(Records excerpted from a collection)
_____

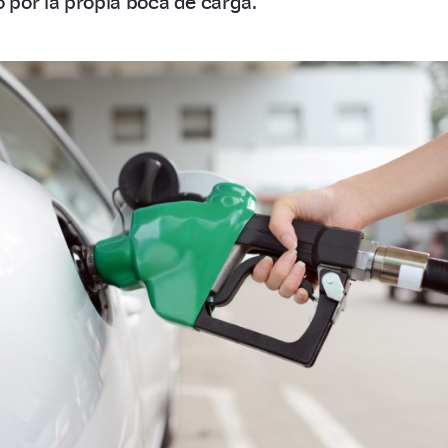
o por la propia boca de carga.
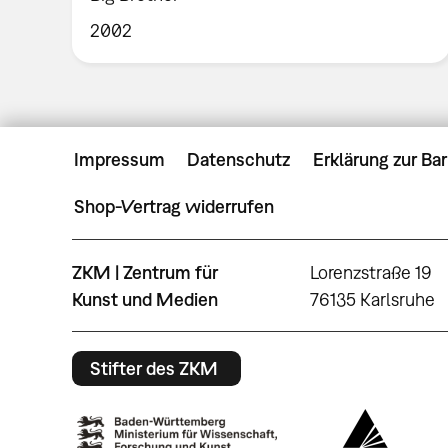
2002
Impressum
Datenschutz
Erklärung zur Bar
Shop-Vertrag widerrufen
ZKM | Zentrum für
Lorenzstraße 19
Kunst und Medien
76135 Karlsruhe
Stifter des ZKM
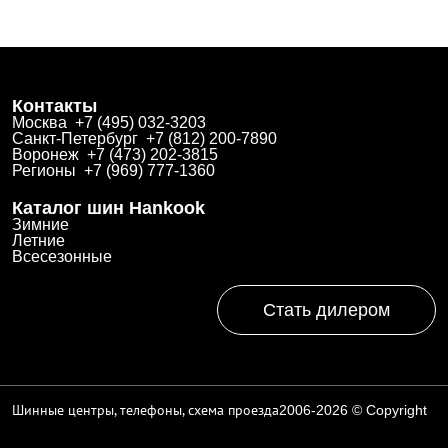
Контакты
Москва +7 (495) 032-3203
Санкт-Петербург +7 (812) 200-7890
Воронеж +7 (473) 202-3815
Регионы +7 (969) 777-1360
Каталог шин Hankook
Зимние
Летние
Всесезонные
Стать дилером
Шинные центры, телефоны, схема проезда
2006-2026 © Copyright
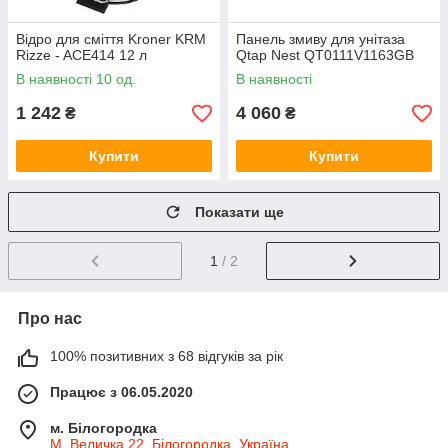
Відро для сміття Kroner KRM
Панель змиву для унітаза
Rizze - ACE414 12 л
Qtap Nest QT0111V1163GB
В наявності 10 од.
В наявності
1 242
4 060
₴
₴
Купити
Купити
Показати ще
1
/ 2
Про нас
100% позитивних з 68 відгуків за рік
Працює з 06.05.2020
м. Білогородка
М. Величка 22, Білогородка, Україна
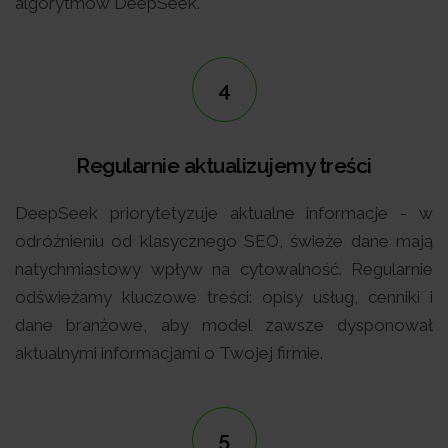
algorytmów DeepSeek.
4
Regularnie aktualizujemy treści
DeepSeek priorytetyzuje aktualne informacje - w
odróżnieniu od klasycznego SEO, świeże dane mają
natychmiastowy wpływ na cytowalność. Regularnie
odświeżamy kluczowe treści: opisy usług, cenniki i
dane branżowe, aby model zawsze dysponował
aktualnymi informacjami o Twojej firmie.
5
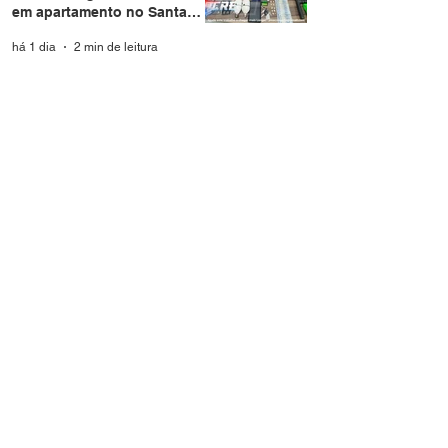
em apartamento no Santa
Helena
há 1 dia
2 min de leitura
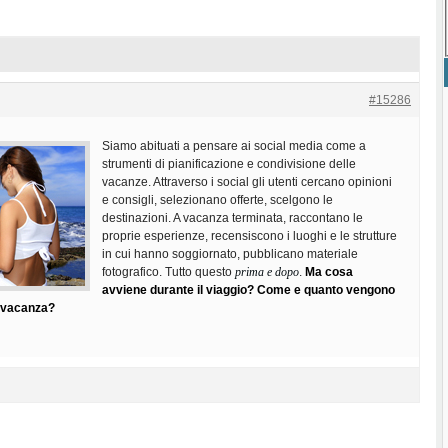
#15286
Siamo abituati a pensare ai social media come a
strumenti di pianificazione e condivisione delle
vacanze. Attraverso i social gli utenti cercano opinioni
e consigli, selezionano offerte, scelgono le
destinazioni. A vacanza terminata, raccontano le
proprie esperienze, recensiscono i luoghi e le strutture
in cui hanno soggiornato, pubblicano materiale
fotografico. Tutto questo
prima e dopo
.
Ma cosa
avviene durante il viaggio? Come e quanto vengono
in vacanza?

_____

Transcribe the records above exactly, skipping pictures.

o por la propia boca de carga.
2002
Impressum
Datenschutz
Erklärung zur Bar
Shop-Vertrag widerrufen
ZKM | Zentrum für
Lorenzstraße 19
Kunst und Medien
76135 Karlsruhe
Stifter des ZKM
Контакты
Москва +7 (495) 032-3203
Санкт-Петербург +7 (812) 200-7890
Воронеж +7 (473) 202-3815
Регионы +7 (969) 777-1360
Каталог шин Hankook
Зимние
Летние
Всесезонные
Стать дилером
Шинные центры, телефоны, схема проезда
2006-2026 © Copyright
Відро для сміття Kroner KRM
Панель змиву для унітаза
Rizze - ACE414 12 л
Qtap Nest QT0111V1163GB
В наявності 10 од.
В наявності
1 242
4 060
₴
₴
Купити
Купити
Показати ще
1
/ 2
Про нас
100% позитивних з 68 відгуків за рік
Працює з 06.05.2020
м. Білогородка
М. Величка 22, Білогородка, Україна
algorytmów DeepSeek.
4
Regularnie aktualizujemy treści
DeepSeek priorytetyzuje aktualne informacje - w
odróżnieniu od klasycznego SEO, świeże dane mają
natychmiastowy wpływ na cytowalność. Regularnie
odświeżamy kluczowe treści: opisy usług, cenniki i
dane branżowe, aby model zawsze dysponował
aktualnymi informacjami o Twojej firmie.
5
em apartamento no Santa
Helena
há 1 dia
2 min de leitura
#15286
Siamo abituati a pensare ai social media come a
strumenti di pianificazione e condivisione delle
vacanze. Attraverso i social gli utenti cercano opinioni
e consigli, selezionano offerte, scelgono le
destinazioni. A vacanza terminata, raccontano le
proprie esperienze, recensiscono i luoghi e le strutture
in cui hanno soggiornato, pubblicano materiale
fotografico. Tutto questo
prima e dopo
.
Ma cosa
avviene durante il viaggio? Come e quanto vengono
in vacanza?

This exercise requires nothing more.